The four of us running headed back from the finish line, jockeyed our way through throngs to take a right on Hereford and a left on Comm Ave, me looking for the place I left the course to go find safety and start putting things back together.

I found the stretch - between  Charlesgate and the Comm Ave underpass. 

We turned and headed back to take the right on Hereford and the left on Boylston that I had so looked forward to since I learned I had gotten a number last December.

As we run, I get a taste of what will meet us at the finish - we start getting smiles, nods, applause, high fives.  

My group approaches our cheering section which is ringing that cowbell and whooping it up a bit. I wanted things low-key, figuring public safety personnel have enough to worry about, but as we threaded up in traffic and our cheerers cheered, Boylston St. became the street it had been at 2:49pm on April 15. High fives. Cheering. Whooping. Clapping. From both sides of the street. From cars stuck in traffic. Hands stuck out car windows for slapping. Smartphones went up snapping photos. Not one complaint about impeding traffic. 

When I came to a stop a small crowd gathered to exchange hugs and stories. A Watertown firefighter stopped, graciously accepting our appreciation. I felt like a rock star. I felt the social fabric mend. I felt a bit of healing, a bit of closure. I felt electric. 

This is a town that knows how to cheer for a marathon. Home-grown explosives did not dent that spirit. Saturday I ran two miles. I crossed a totally worn blue and yellow finish line on a busy street to the delight of strangers from all over the world. I would do it again in a heartbeat. That last mile was for me, but more so it was for my cheering section, the city of Boston, the marathon itself... Armed extremists will not shut me down, did not shut down Boylston St., and did nothing but strengthen how much this marathon symbolizes. I needed the mile, and I am guessing the crowd needed me, needs us, to get that mile, to keep going. I can't imagine how powerful the "official" last mile event will be. 
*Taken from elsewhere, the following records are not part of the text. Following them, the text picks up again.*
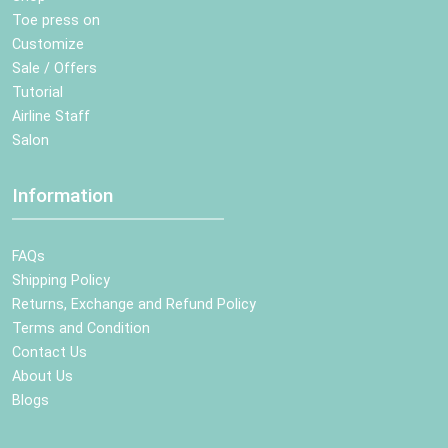
Toe press on
Customize
Sale / Offers
Tutorial
Airline Staff
Salon
Information
FAQs
Shipping Policy
Returns, Exchange and Refund Policy
Terms and Condition
Contact Us
About Us
Blogs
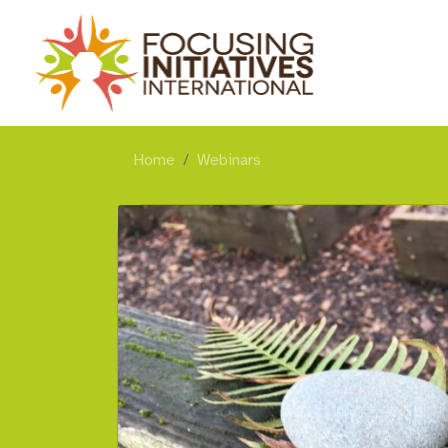
Home
Webinars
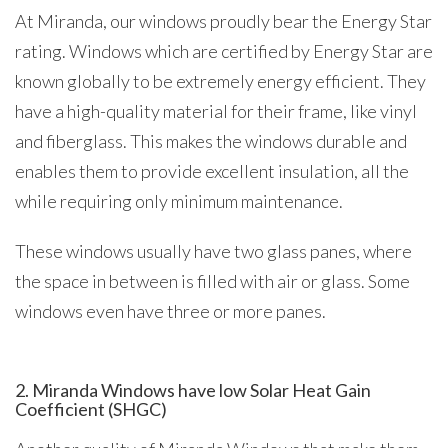
At Miranda, our windows proudly bear the Energy Star
rating. Windows which are certified by Energy Star are
known globally to be extremely energy efficient. They
have a high-quality material for their frame, like vinyl
and fiberglass. This makes the windows durable and
enables them to provide excellent insulation, all the
while requiring only minimum maintenance.
These windows usually have two glass panes, where
the space in between is filled with air or glass. Some
windows even have three or more panes.
2. Miranda Windows have low Solar Heat Gain
Coefficient (SHGC)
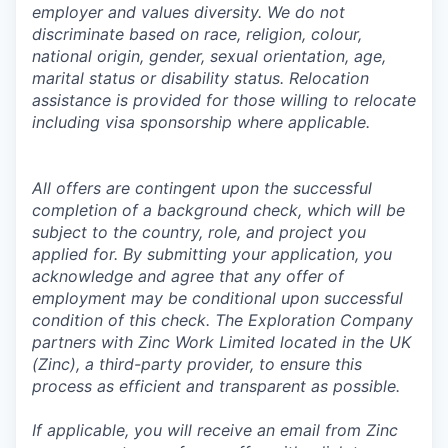
employer and values diversity. We do not
discriminate based on race, religion, colour,
national origin, gender, sexual orientation, age,
marital status or disability status. Relocation
assistance is provided for those willing to relocate
including visa sponsorship where applicable.
All offers are contingent upon the successful
completion of a background check, which will be
subject to the country, role, and project you
applied for. By submitting your application, you
acknowledge and agree that any offer of
employment may be conditional upon successful
condition of this check. The Exploration Company
partners with Zinc Work Limited located in the UK
(Zinc), a third-party provider, to ensure this
process as efficient and transparent as possible.
If applicable, you will receive an email from Zinc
I will not close by saying this is my last word about Boston 2013. I've learned that lesson. I am always going to be someone who ran the 117th Boston Marathon, someone who lived in the Boston area for that unbelievable week when the news was hard to believe and really bizarre things were happening in places where I  go about the business of living my life. There are countless stories to be told and connections to be made from living through these events. 

Just after the marathon, I spoke with Amina Chaudary, editor of The Islamic Monthly, who did a beautiful job producing a podcast, up on That's Some American Muslim Life, about my reason for running Boston as a Samaritans fundraiser.  
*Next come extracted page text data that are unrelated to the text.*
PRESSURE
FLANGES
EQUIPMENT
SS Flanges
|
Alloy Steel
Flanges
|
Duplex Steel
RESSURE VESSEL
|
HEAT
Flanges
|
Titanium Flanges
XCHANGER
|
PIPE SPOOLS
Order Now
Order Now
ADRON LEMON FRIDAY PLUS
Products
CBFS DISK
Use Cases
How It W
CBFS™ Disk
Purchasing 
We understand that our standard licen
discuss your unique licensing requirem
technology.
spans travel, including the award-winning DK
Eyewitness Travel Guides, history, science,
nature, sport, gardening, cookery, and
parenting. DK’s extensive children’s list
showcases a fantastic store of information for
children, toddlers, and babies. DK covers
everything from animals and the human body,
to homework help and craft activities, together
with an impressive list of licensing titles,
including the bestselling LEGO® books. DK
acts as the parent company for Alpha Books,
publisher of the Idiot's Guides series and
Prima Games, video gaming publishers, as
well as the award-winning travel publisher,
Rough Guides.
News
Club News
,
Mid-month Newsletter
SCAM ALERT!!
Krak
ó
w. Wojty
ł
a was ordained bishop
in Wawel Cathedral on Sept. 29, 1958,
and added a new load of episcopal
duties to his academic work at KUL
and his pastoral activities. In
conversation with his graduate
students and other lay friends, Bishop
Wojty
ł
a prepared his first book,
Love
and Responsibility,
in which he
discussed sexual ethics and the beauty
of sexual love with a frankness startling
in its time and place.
The day I ran my last mile, I spoke with Asma Khalid for a WBUR story: "How Does a City Heal?," about how various people are recovering from the shock of the week's events. 

Click here to see a collection of photos from the last mile. 

What's your marathon week story?

PS: Support Samaritans! Thank you!


  1. What a marvelous idea, to run that last mile. I am so pleased that the crowd supported you, just the way they would have had it ended the way we all wanted it to. Thanks for sharing your story.

  2. Helene, fantastic. You make me proud - as an Arlingtonian, as an American, as a person. Congratulations.

  3. Helene, your story brought tears to my eyes! High Five Marathoner!

  4. Helene, I am so very proud to call you a friend and a neighbor.